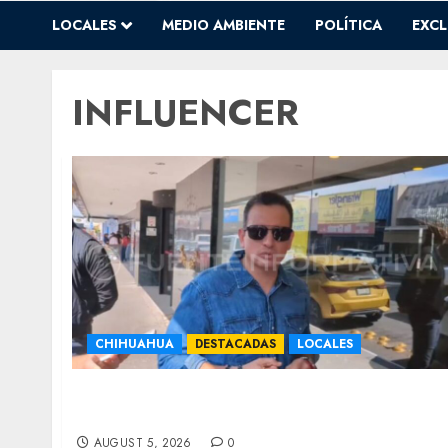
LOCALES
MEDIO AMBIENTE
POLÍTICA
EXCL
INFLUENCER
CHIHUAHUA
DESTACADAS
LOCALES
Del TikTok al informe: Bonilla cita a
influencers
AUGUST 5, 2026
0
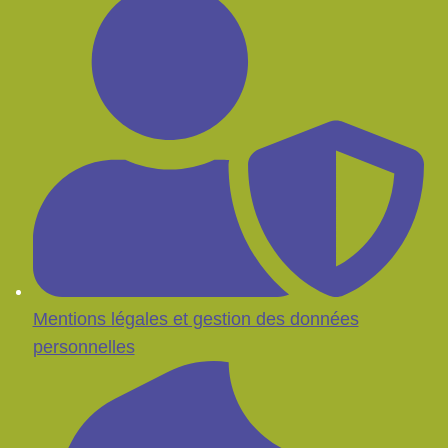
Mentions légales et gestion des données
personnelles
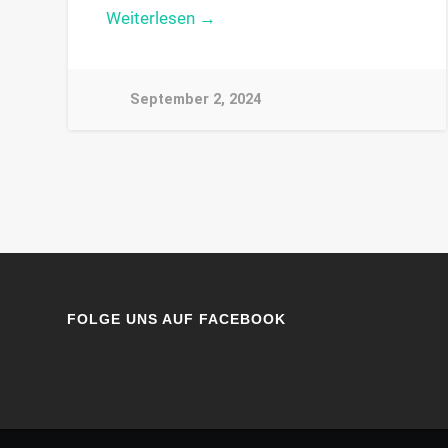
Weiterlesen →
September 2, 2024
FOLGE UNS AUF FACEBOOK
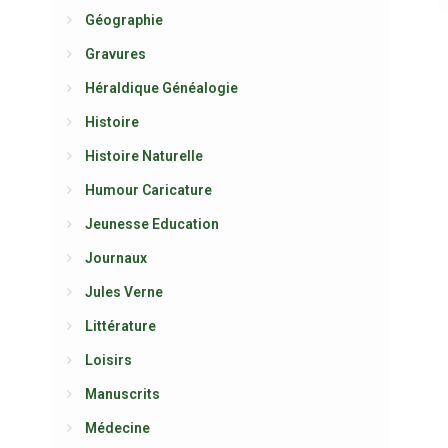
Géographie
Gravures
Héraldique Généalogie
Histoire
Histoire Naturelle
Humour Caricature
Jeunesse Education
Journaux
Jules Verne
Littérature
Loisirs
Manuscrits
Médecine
++++++++
**PROBLEM DETAILS:**
The answer is the complete set of records, copied exactly, with pictures omitted.

**TASK SOLUTION:**
LOCALES
MEDIO AMBIENTE
POLÍTICA
EXCL
INFLUENCER
CHIHUAHUA
DESTACADAS
LOCALES
Del TikTok al informe: Bonilla cita a
influencers
AUGUST 5, 2026
0
Mentions légales et gestion des données
personnelles
Weiterlesen →
September 2, 2024
FOLGE UNS AUF FACEBOOK
Géographie
Gravures
Héraldique Généalogie
Histoire
Histoire Naturelle
Humour Caricature
Jeunesse Education
Journaux
Jules Verne
Littérature
Loisirs
Manuscrits
Médecine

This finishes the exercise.